-- PROVIDED INFORMATION follows --

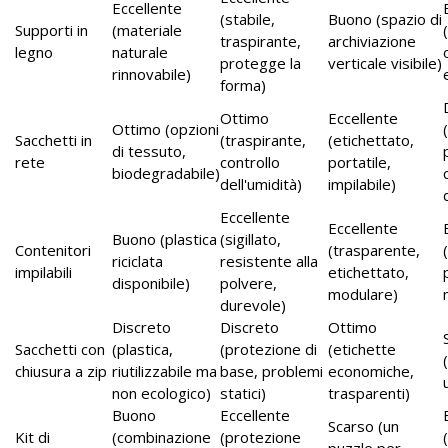
Eccellente
(stabile,
Buono (spazio di
Supporti in
(materiale
traspirante,
archiviazione
legno
naturale
protegge la
verticale visibile)
rinnovabile)
forma)
Ottimo
Eccellente
Ottimo (opzioni
Sacchetti in
(traspirante,
(etichettato,
di tessuto,
rete
controllo
portatile,
biodegradabile)
dell'umidità)
impilabile)
Eccellente
Eccellente
Buono (plastica
(sigillato,
Contenitori
(trasparente,
riciclata
resistente alla
impilabili
etichettato,
disponibile)
polvere,
modulare)
durevole)
Discreto
Discreto
Ottimo
Sacchetti con
(plastica,
(protezione di
(etichette
chiusura a zip
riutilizzabile ma
base, problemi
economiche,
non ecologico)
statici)
trasparenti)
Buono
Eccellente
Scarso (un
Kit di
(combinazione
(protezione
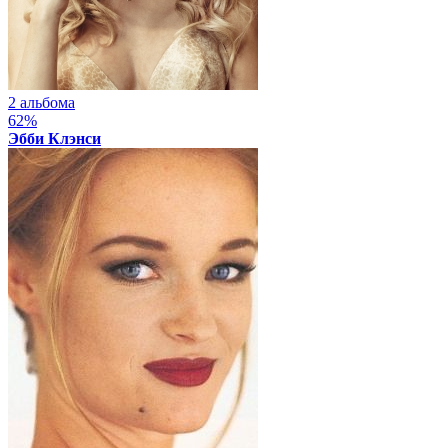
2 альбома
62%
Эбби Клэнси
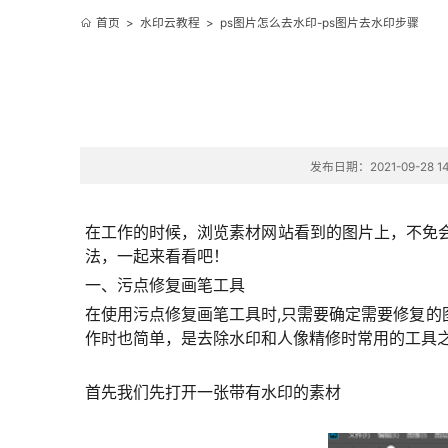
首页
>
水印云教程
>
ps图片怎么去水印-ps图片去水印步骤
发布日期：2021-09-28 14
在工作的时候，浏览素材网站看到的图片上，不免
法，一起来看看吧！
一、污点修复画笔工具
在使用污点修复画笔工具时,只需要确定需要修复
作时也简单，是去除水印和人像精修时常用的工具
首先我们先打开一张带有水印的素材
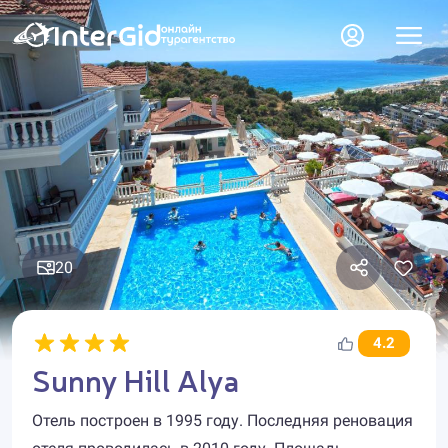
20
4.2
Sunny Hill Alya
Отель построен в 1995 году. Последняя реновация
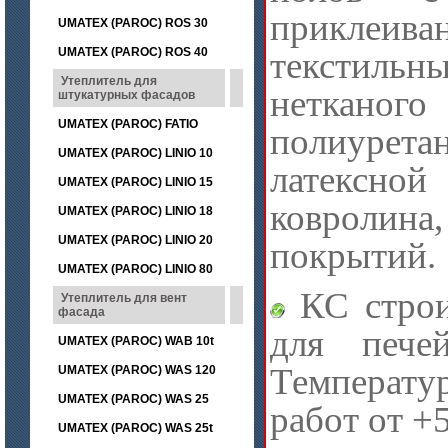
приклеива
UMATEX (PAROC) ROS 30
UMATEX (PAROC) ROS 40
текстильн
Утеплитель для
нетканог
штукатурных фасадов
UMATEX (PAROC) FATIO
полиур
UMATEX (PAROC) LINIO 10
латексн
UMATEX (PAROC) LINIO 15
коврол
UMATEX (PAROC) LINIO 18
UMATEX (PAROC) LINIO 20
покрытий.
UMATEX (PAROC) LINIO 80
КС строи
Утеплитель для вент
фасада
для пече
UMATEX (PAROC) WAB 10t
Температу
UMATEX (PAROC) WAS 120
UMATEX (PAROC) WAS 25
работ от +
UMATEX (PAROC) WAS 25t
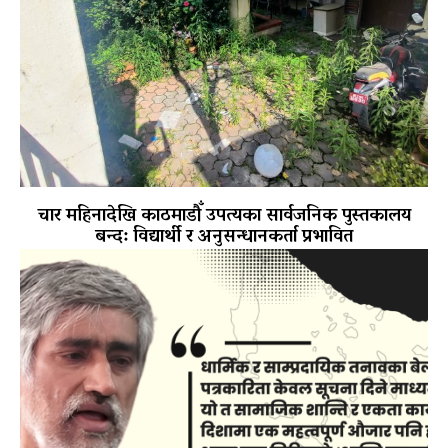
चार महिनादेखि काठमाडौँ उपत्यका सार्वजनिक पुस्तकालय
बन्द: विद्यार्थी र अनुसन्धानकर्ता प्रभावित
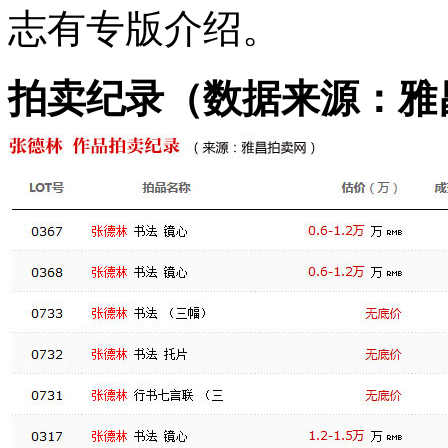
志有专版介绍。
拍卖纪录（数据来源：雅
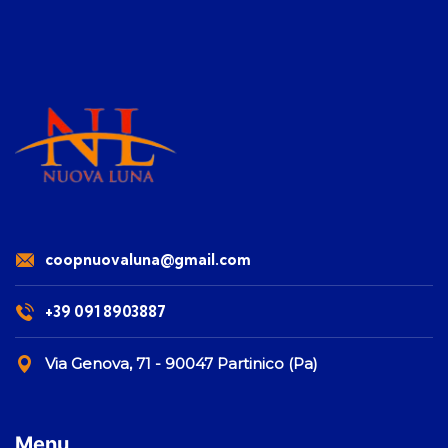
coopnuovaluna@gmail.com
+39 091 8903887
Via Genova, 71 - 90047 Partinico (Pa)
Menu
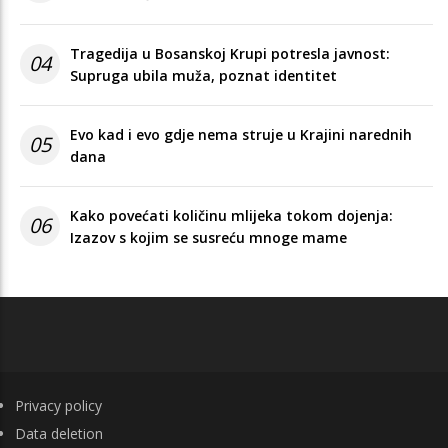
Tragedija u Bosanskoj Krupi potresla javnost:
04
Supruga ubila muža, poznat identitet
Evo kad i evo gdje nema struje u Krajini narednih
05
dana
Kako povećati količinu mlijeka tokom dojenja:
06
Izazov s kojim se susreću mnoge mame
FOOTER
Privacy policy
Data deletion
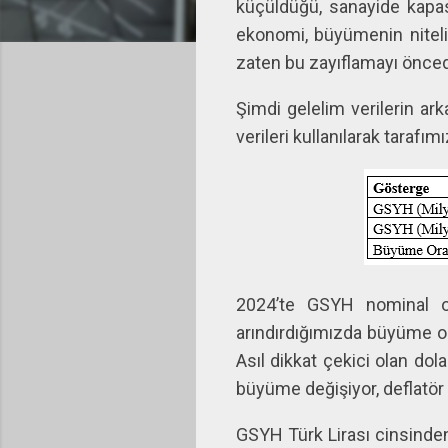
küçüldüğü, sanayide kapasi
ekonomi, büyümenin niteliğ
zaten bu zayıflamayı önced
Şimdi gelelim verilerin ar
verileri kullanılarak tarafım
2024’te GSYH nominal ol
arındırdığımızda büyüme ora
Asıl dikkat çekici olan do
büyüme değişiyor, deflatör 
GSYH Türk Lirası cinsinden 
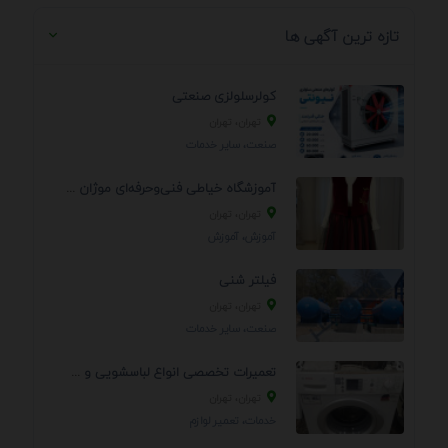
تازه ترین آگهی ها
کولرسلولزی صنعتی
تهران، تهران
صنعت، سایر خدمات
آموزشگاه خیاطی فنی‌وحرفه‌ای موژان دوخت
تهران، تهران
آموزش، آموزش
فیلتر شنی
تهران، تهران
صنعت، سایر خدمات
تعمیرات تخصصی انواع لباسشویی و ظرفشویی در منزل
تهران، تهران
خدمات، تعمير لوازم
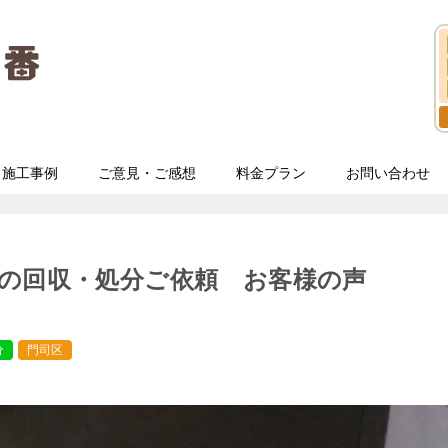
施工事例
ご意見・ご感想
料金プラン
お問い合わせ
の回収・処分ご依頼 お客様の声
分
門司区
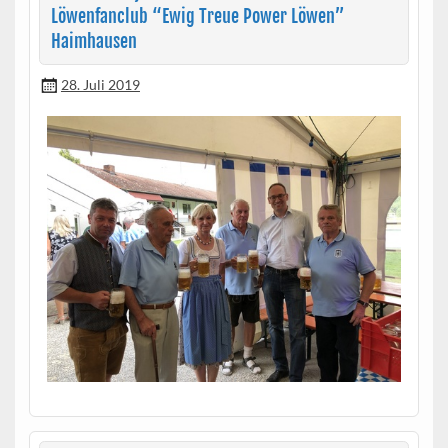
Löwenfanclub “Ewig Treue Power Löwen”
Haimhausen
28. Juli 2019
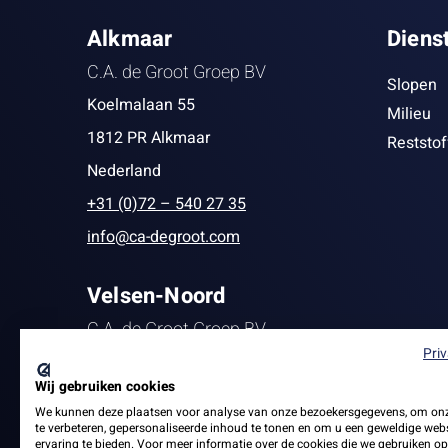
Alkmaar
Diens
C.A. de Groot Groep BV
Slopen
Koelmalaan 55
Milieu
1812 PR Alkmaar
Reststo
Nederland
+31 (0)72 – 540 27 35
info@ca-degroot.com
Velsen-Noord
C.A. de Groot Groep BV
Pri
Staalstraat 139
Wij gebruiken cookies
1951 MB Velsen-Noord
We kunnen deze plaatsen voor analyse van onze bezoekersgegevens, om on
+31 (0)251 27 22 13
te verbeteren, gepersonaliseerde inhoud te tonen en om u een geweldige webs
ervaring te bieden. Voor meer informatie over de cookies die we gebruiken op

-- PROVIDED INFORMATION concluded --

## THE PROBLEM
Could the entries be output exactly as written, but without their images?

## ANSWER TO THE EXERCISE
Eccellente
(stabile,
Buono (spazio di
Supporti in
(materiale
traspirante,
archiviazione
legno
naturale
protegge la
verticale visibile)
rinnovabile)
forma)
Ottimo
Eccellente
Ottimo (opzioni
Sacchetti in
(traspirante,
(etichettato,
di tessuto,
rete
controllo
portatile,
biodegradabile)
dell'umidità)
impilabile)
Eccellente
Eccellente
Buono (plastica
(sigillato,
Contenitori
(trasparente,
riciclata
resistente alla
impilabili
etichettato,
disponibile)
polvere,
modulare)
durevole)
Discreto
Discreto
Ottimo
Sacchetti con
(plastica,
(protezione di
(etichette
chiusura a zip
riutilizzabile ma
base, problemi
economiche,
non ecologico)
statici)
trasparenti)
Buono
Eccellente
Scarso (un
Kit di
(combinazione
(protezione
2 альбома
62%
Эбби Клэнси
首页
>
水印云教程
>
ps图片怎么去水印-ps图片去水印步骤
发布日期：2021-09-28 14
在工作的时候，浏览素材网站看到的图片上，不免
法，一起来看看吧！
一、污点修复画笔工具
在使用污点修复画笔工具时,只需要确定需要修复
作时也简单，是去除水印和人像精修时常用的工具
首先我们先打开一张带有水印的素材
20
4.2
Sunny Hill Alya
Отель построен в 1995 году. Последняя реновация
приклеива
UMATEX (PAROC) ROS 30
UMATEX (PAROC) ROS 40
текстильн
Утеплитель для
нетканог
штукатурных фасадов
UMATEX (PAROC) FATIO
полиур
UMATEX (PAROC) LINIO 10
латексн
UMATEX (PAROC) LINIO 15
коврол
UMATEX (PAROC) LINIO 18
UMATEX (PAROC) LINIO 20
покрытий.
UMATEX (PAROC) LINIO 80
КС строи
Утеплитель для вент
фасада
для пече
UMATEX (PAROC) WAB 10t
Температу
UMATEX (PAROC) WAS 120
UMATEX (PAROC) WAS 25
работ от +
UMATEX (PAROC) WAS 25t
चार महिनादेखि काठमाडौँ उपत्यका सार्वजनिक पुस्तकालय
बन्द: विद्यार्थी र अनुसन्धानकर्ता प्रभावित
志有专版介绍。
拍卖纪录（数据来源：雅
coopnuovaluna@gmail.com
+39 091 8903887
Via Genova, 71 - 90047 Partinico (Pa)
Menu
Tragedija u Bosanskoj Krupi potresla javnost:
04
Supruga ubila muža, poznat identitet
Evo kad i evo gdje nema struje u Krajini narednih
05
dana
Kako povećati količinu mlijeka tokom dojenja:
06
Izazov s kojim se susreću mnoge mame
FOOTER
Privacy policy
Data deletion
küçüldüğü, sanayide kapasi
ekonomi, büyümenin niteliğ
zaten bu zayıflamayı önced
Şimdi gelelim verilerin ar
verileri kullanılarak tarafım
2024’te GSYH nominal ol
arındırdığımızda büyüme ora
Asıl dikkat çekici olan do
büyüme değişiyor, deflatör 
GSYH Türk Lirası cinsinden 
تازه ترین آگهی ها
کولرسلولزی صنعتی
تهران، تهران
صنعت، سایر خدمات
آموزشگاه خیاطی فنی‌وحرفه‌ای موژان دوخت
تهران، تهران
آموزش، آموزش
فیلتر شنی
تهران، تهران
صنعت، سایر خدمات
تعمیرات تخصصی انواع لباسشویی و ظرفشویی در منزل
تهران، تهران
خدمات، تعمير لوازم
施工事例
ご意見・ご感想
料金プラン
お問い合わせ
の回収・処分ご依頼 お客様の声
分
門司区
Löwenfanclub “Ewig Treue Power Löwen”
Haimhausen
28. Juli 2019
Alkmaar
Diens
C.A. de Groot Groep BV
Slopen
Koelmalaan 55
Milieu
1812 PR Alkmaar
Reststo
Nederland
+31 (0)72 – 540 27 35
info@ca-degroot.com
Velsen-Noord
C.A. de Groot Groep BV
Pri
Staalstraat 139
Wij gebruiken cookies
1951 MB Velsen-Noord
We kunnen deze plaatsen voor analyse van onze bezoekersgegevens, om on
+31 (0)251 27 22 13
te verbeteren, gepersonaliseerde inhoud te tonen en om u een geweldige webs
ervaring te bieden. Voor meer informatie over de cookies die we gebruiken op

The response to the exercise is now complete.